-- Records shown follows --

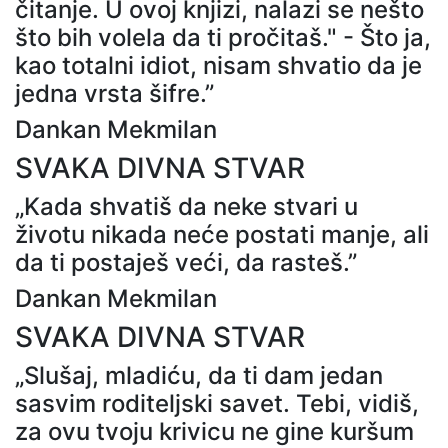
čitanje. U ovoj knjizi, nalazi se nešto
što bih volela da ti pročitaš." - Što ja,
kao totalni idiot, nisam shvatio da je
jedna vrsta šifre.”
Dankan Mekmilan
SVAKA DIVNA STVAR
„Kada shvatiš da neke stvari u
životu nikada neće postati manje, ali
da ti postaješ veći, da rasteš.”
Dankan Mekmilan
SVAKA DIVNA STVAR
„Slušaj, mladiću, da ti dam jedan
sasvim roditeljski savet. Tebi, vidiš,
za ovu tvoju krivicu ne gine kuršum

-- Records shown concluded --

Repeat only the tail of the entries, exactly: the line containing "da ti postaješ" and every line after it, to the end.

▶ _Problem solution_
da ti postaješ veći, da rasteš.”
Dankan Mekmilan
SVAKA DIVNA STVAR
„Slušaj, mladiću, da ti dam jedan
sasvim roditeljski savet. Tebi, vidiš,
za ovu tvoju krivicu ne gine kuršum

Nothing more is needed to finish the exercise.